30 years ago today, Tim McVeigh blew up a federal building in Oklahoma City
We did not learn the lesson then, and we are paying for it now
For me, this is personal. The 30th anniversary of the bombing of the Alfred P. Murrah Federal Building in Oklahoma City brings back terrible memories. Back then I was at the U.S. Department of Housing and Urban Development. I had colleagues in that building.
What started as a normal Wednesday became one of those horrible days you can never forget. Images of the devastation were all over television. The nine-story building was ripped apart. Today we would say the building looked like an image from Gaza. But 1995 was a more innocent time. We had no context for this kind of destruction. A member of my staff said through her tears that it looked like a giant axe had cleaved down through the building’s center. 168 people were murdered, 35 were my colleagues. The murderers targeted the US government. But the building housed a day care center too. The bomb killed 19 children. In all 850 people were injured. 219 children lost at least one parent.
Initially, many Americans thought this was the work of foreign terrorists. Here in Chicago. our most celebrated columnist, Mike Royko, wrote that we should pick country and retaliate by bombing “oil fields, refineries, bridges, highways, industrial complexes… anything else that is of great value but doesn’t shelter innocent civilians.” He wasn’t alone. Americans were furious and wanted revenge.
Then we learned this was a homegrown attack, the work of a right-wing Christian nationalist. It was a military-style attack carried out by a former soldier and his accomplices. How could someone do this? How could an American do this?
Scholars have traced the growth of the modern American militia movement to two standoffs with law enforcement-- one in Waco with the Branch Davidian cult, and another in Ruby Ridge with a white separatist, Randy Weaver. Both ended in tragedy. Both tragedies were further compounded by right wing lies, all aimed at growing membership for anti-government militias. Militia propaganda claimed the government was abusing its powers and depriving citizens of their rights and attempting to suppress any who refused to conform.
Timothy McVeigh and Terry Nichols, radicalized by these lies, went to work on retribution. My colleagues, those children in day care, and so many others are dead as a result. McVeigh was found guilty and executed. Nichols was found guilty and is still in prison. In the aftermath, the government expanded its focus on domestic terrorism. But that expansion resulted in warnings rather than action.
I gave the keynote address at the memorial held for all the federal employees in Chicago. I talked about our powerful diversity, our resilient spirit, and our broken hearts. We would heal, I knew, but we would not forget. That was 1995.
The same ideology of hate, the same culture of extra-legal military force, the same racist political ideology lives on in the Oath Keepers and the Proud Boys.
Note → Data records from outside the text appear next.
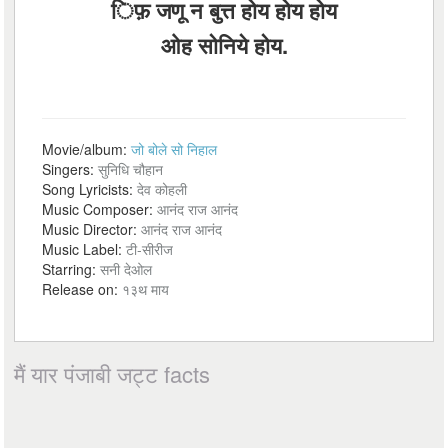
िफ़ जणू न बुत्त होय होय होय
ओह सोनिये होय.
Movie/album:
जो बोले सो निहाल
Singers:
सुनिधि चौहान
Song Lyricists:
देव कोहली
Music Composer:
आनंद राज आनंद
Music Director:
आनंद राज आनंद
Music Label:
टी-सीरीज
Starring:
सनी देओल
Release on:
१३थ माय
मैं यार पंजाबी जट्ट facts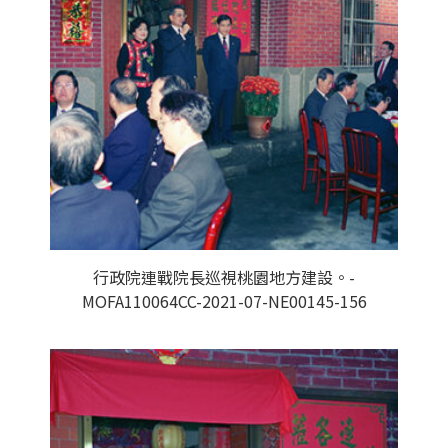
行政院連戰院長巡視桃園地方建設。-
MOFA110064CC-2021-07-NE00145-156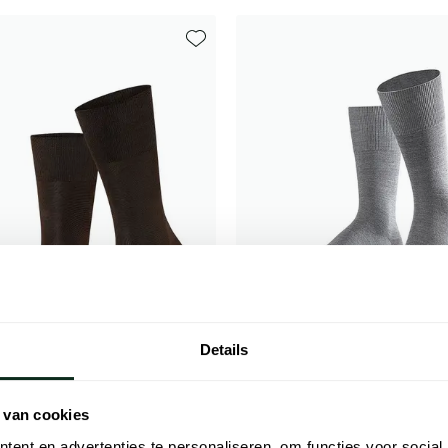
Toevoegen aan favorieten
Details
 van cookies
Falke
kken heren Tiago
Herensokken grijs melange Airpo
ent en advertenties te personaliseren, om functies voor social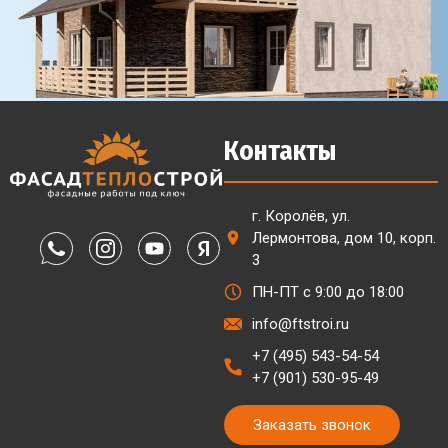
Контакты
г. Королёв, ул.
Лермонтова, дом 10, корп.
3
ПН-ПТ с 9:00 до 18:00
info@ftstroi.ru
+7 (495) 543-54-54
+7 (901) 530-95-49
Заказать звонок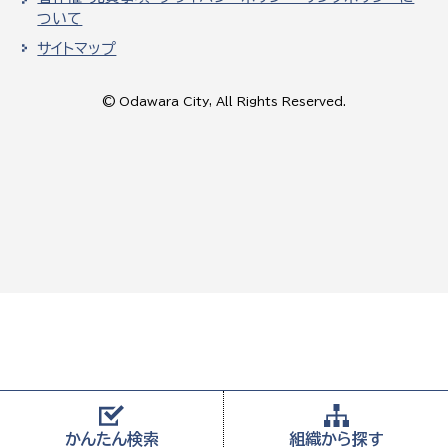
ついて
サイトマップ
© Odawara City, All Rights Reserved.
かんたん
検索
組織から
探す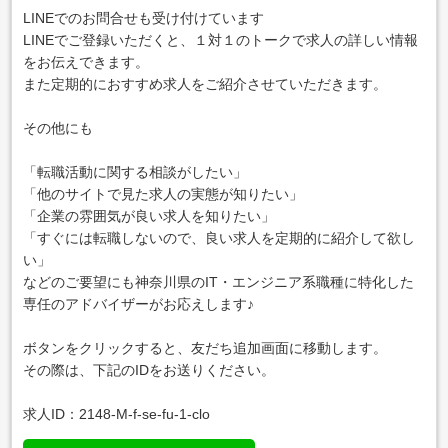
LINEでのお問合せも受け付けています
LINEでご登録いただくと、１対１のトークで求人の詳しい情報
をお伝えできます。
また定期的におすすめ求人をご紹介させていただきます。
その他にも
「転職活動に関する相談がしたい」
「他のサイトで見た求人の実態が知りたい」
「企業の雰囲気が良い求人を知りたい」
「すぐには転職しないので、良い求人を定期的に紹介して欲し
い」
などのご要望にも神奈川県のIT・エンジニア系職種に特化した
専任のアドバイザーがお応えします♪
ボタンをクリックすると、友だち追加画面に移動します。
その際は、下記のIDをお送りください。
求人ID：2148-M-f-se-fu-1-clo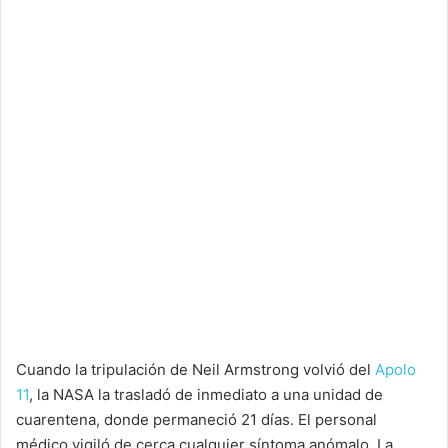
Cuando la tripulación de Neil Armstrong volvió del
Apolo
11
, la NASA la trasladó de inmediato a una unidad de
cuarentena, donde permaneció 21 días. El personal
médico vigiló de cerca cualquier síntoma anómalo. La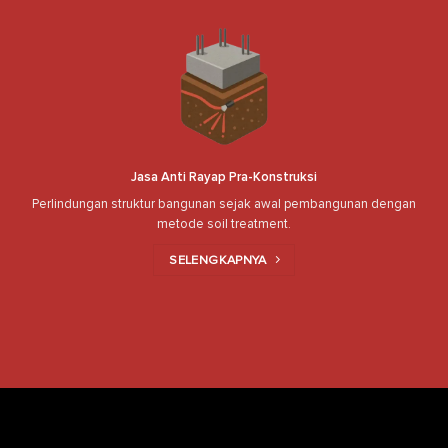
Jasa Anti Rayap Pra-Konstruksi
Perlindungan struktur bangunan sejak awal pembangunan dengan
metode soil treatment.
SELENGKAPNYA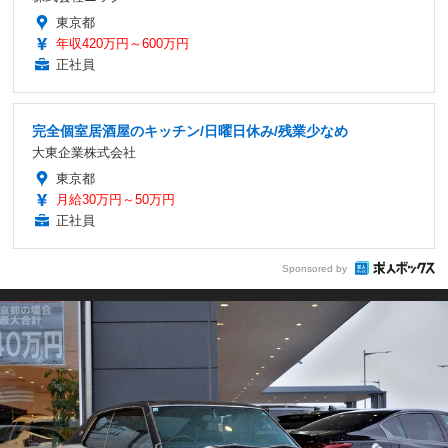
東京都
年収420万円～600万円
正社員
完全個室居酒屋のキッチン/日曜日休み/残業少なめ
大東企業株式会社
東京都
月給30万円～50万円
正社員
Sponsored by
If McVeigh were alive and out of jail he surely would have been among the insurrectionists on January 6th.
After the attack on the capitol America once again redoubled its effort to prevent domestic terrorism. Then Donald Trump returned to the White House.
He used his first day as President to pardon or commute the sentences of over 1,500 of the January 6th domestic terrorists. He sent seditious conspirators Stuart Rhodes and Enrique Tarrio, the leaders of the Oath Keepers and the Proud Boys, back onto our streets. Almost immediately they started to talk about retribution and more political violence.
In an instant, Trump made America less safe. He emboldened extremist militias across the country and stamped the presidential seal on right-wing political vigilantism. In the months since those pardons, political violence and intimidation are on the rise in America. Judges are threatened. A governor was attacked in his own home, and the house burned down.
For me, Trump’s pardons carried another message. It was as if he stood on the graves of my murdered colleagues and shouted, “suckers, you died in vain.”
In many ways, Mr. Trump is attempting to complete Tim McVeigh’s project. His embrace of right-wing and vigilante violence, his effort to steal an election then to pardon his foot soldiers for their violent attack on the Capitol cannot but remind us of the horror of that April day 30 years ago when right wing hate took so many American lives. It isn’t even hard to imagine Trump appointing a guy like McVeigh to a major post in the military. In fact, he has appointed men who share the same conspiratorial world view.
Thirty years ago, I swore to help our country overcome its wounds. And I swore to remember those victims of American right-wing violence who gave their lives that Wednesday. I have not wavered from that course.
And for most a growing number of Americans who want, peacefully, to save our country, Mr. Trump’s efforts to destroy our democracy are as motivating as Waco and Ruby Ridge were to the militia movement that seeks lawlessly to break us apart.